WORK INSTRUCTION =
Within the entries below, output exactly the lines between the line containing "Se ti affascinano gli edifici" and the line containing "つまり、しっかり見つめられることは、それだけ彼の心に余裕があ", inclusive, and omit any picture.

RECORDS TO PROCESS =
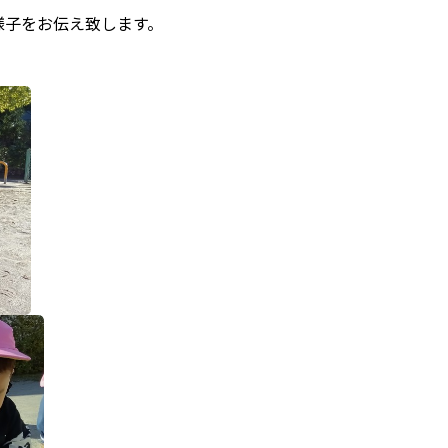
様子をお伝え致します。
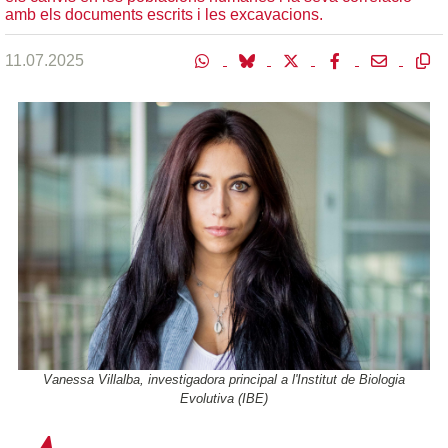
amb els documents escrits i les excavacions.
11.07.2025
Vanessa Villalba, investigadora principal a l'Institut de Biologia
Evolutiva (IBE)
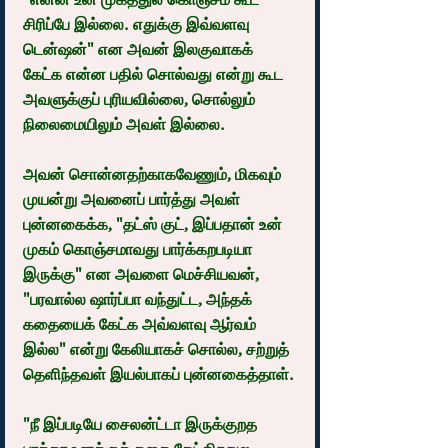
சிரிப்பே இல்லை. எதுக்கு இவ்வளவு 
டென்ஷன்" என அவன் இலகுவாகக் 
கேட்க என்ன பதில் சொல்வது என்று கூட 
அவளுக்குப் புரியவில்லை, சொல்லும் 
நிலைமையிலும் அவள் இல்லை.
அவன் சொன்னதற்காகவேணும், மிகவும் 
முயன்று அவனைப் பார்த்து அவள் 
புன்னகைக்க, "தட்ஸ் குட், இப்பதான் உன் 
முகம் கொஞ்சமாவது பார்க்கறபடியா 
இருக்கு" என அவளை மெச்சியவன், 
"பரவால்ல ஷார்ப்பா வந்துட்ட, அந்தக் 
கதையைக் கேட்க அவ்வளவு ஆர்வம் 
இல்ல" என்று கேலியாகச் சொல்ல, சற்றுத் 
தெளிந்தவள் இயல்பாகப் புன்னகைத்தாள்.
"நீ இப்படியே சைலன்ட்டா இருக்குறத 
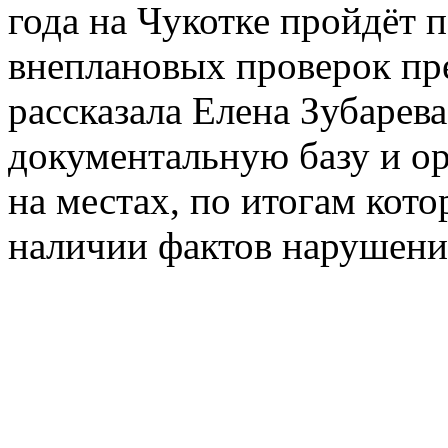
года на Чукотке пройдёт 
внеплановых проверок пр
рассказала Елена Зубарев
документальную базу и о
на местах, по итогам кото
наличии фактов нарушений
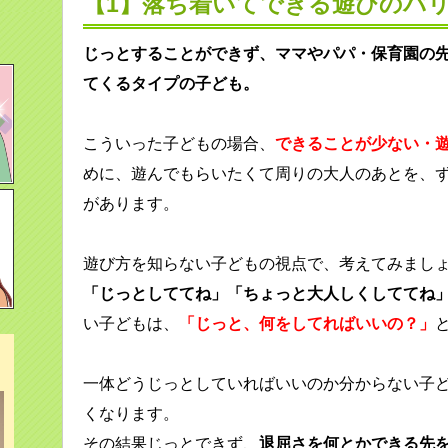
【1】落ち着いてできる遊びのバ
じっとすることができず、ママやパパ・保育園の
てくるタイプの子ども。
こういった子どもの場合、
できることが少ない・
めに、遊んでもらいたくて周りの大人のあとを、
があります。
遊び方を知らない子どもの視点で、考えてみまし
「じっとしててね」「ちょっと大人しくしててね
い子どもは、
「じっと、何をしてればいいの？」
一体どうじっとしていればいいのか分からない子
くなります。
その結果じっとできず、
退屈さを何とかできる先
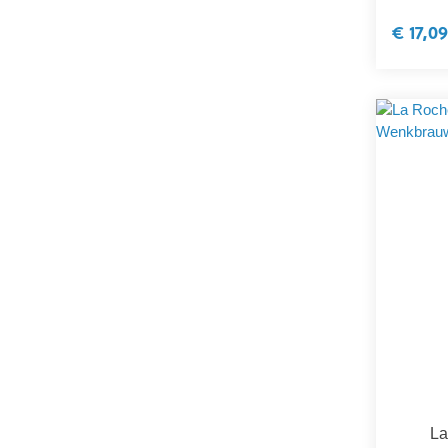
€ 17,09
La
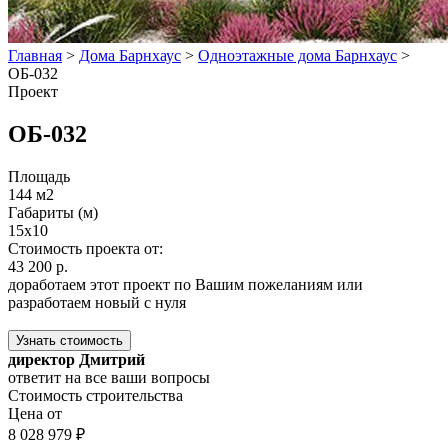
Главная
>
Дома Барнхаус
>
Одноэтажные дома Барнхаус
>
ОБ-032
Проект
ОБ-032
Площадь
144 м2
Габариты (м)
15x10
Стоимость проекта от:
43 200 р.
доработаем этот проект по Вашим пожеланиям или
разработаем новый с нуля
Узнать стоимость
директор Дмитрий
ответит на все ваши вопросы
Стоимость строительства
Цена от
8 028 979 ₽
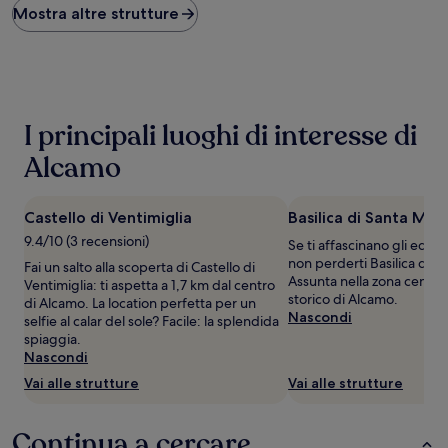
basso
Mostra altre strutture
trovato
nelle
ultime
24
ore,
per
I principali luoghi di interesse di
un
soggiorno
Alcamo
di
1
notte
Castello di Ventimiglia
Basilica di Santa Mar
per
9.4/10 (3 recensioni)
Se ti affascinano gli edifici
2
non perderti Basilica di S
adulti.
Fai un salto alla scoperta di Castello di
Assunta nella zona centra
Prezzi
Ventimiglia: ti aspetta a 1,7 km dal centro
storico di Alcamo.
e
di Alcamo. La location perfetta per un
Nascondi
disponibilità
selfie al calar del sole? Facile: la splendida
possono
spiaggia.
cambiare.
Nascondi
Potrebbero
Vai alle strutture
Vai alle strutture
essere
previste
condizioni
Continua a cercare
aggiuntive.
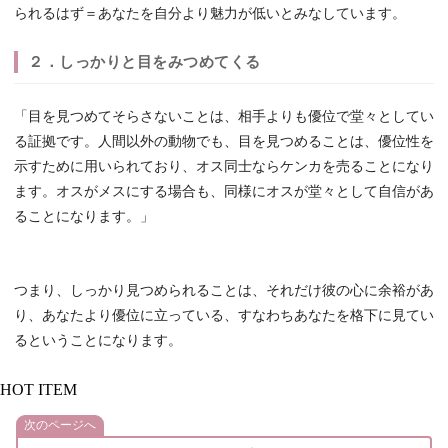
られるはず＝あなたを自分より魅力が低いとみなしています。
２．しっかりと目をみつめてくる
「目を見つめてそらさないことは、相手よりも優位で堂々としてい
る証拠です。人間以外の動物でも、目を見つめることは、優位性を
示すために用いられており、オス同士ならケンカを売ることになり
ます。オスがメスにする場合も、同様にオスが堂々として自信があ
ることになります。」
つまり、しっかり見つめられることは、それだけ彼の心に余裕があ
り、あなたより優位に立っている、すなわちあなたを格下に見てい
るということになります。
HOT ITEM
次のページへ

SOLUTION =
Se ti affascinano gli edifici
2
non perderti Basilica di S
adulti.
Fai un salto alla scoperta di Castello di
Assunta nella zona centra
Prezzi
Ventimiglia: ti aspetta a 1,7 km dal centro
storico di Alcamo.
e
di Alcamo. La location perfetta per un
Nascondi
disponibilità
selfie al calar del sole? Facile: la splendida
possono
spiaggia.
cambiare.
Nascondi
Potrebbero
Vai alle strutture
Vai alle strutture
essere
previste
condizioni
Continua a cercare
aggiuntive.
られるはず＝あなたを自分より魅力が低いとみなしています。
２．しっかりと目をみつめてくる
「目を見つめてそらさないことは、相手よりも優位で堂々としてい
る証拠です。人間以外の動物でも、目を見つめることは、優位性を
示すために用いられており、オス同士ならケンカを売ることになり
ます。オスがメスにする場合も、同様にオスが堂々として自信があ
ることになります。」
つまり、しっかり見つめられることは、それだけ彼の心に余裕があ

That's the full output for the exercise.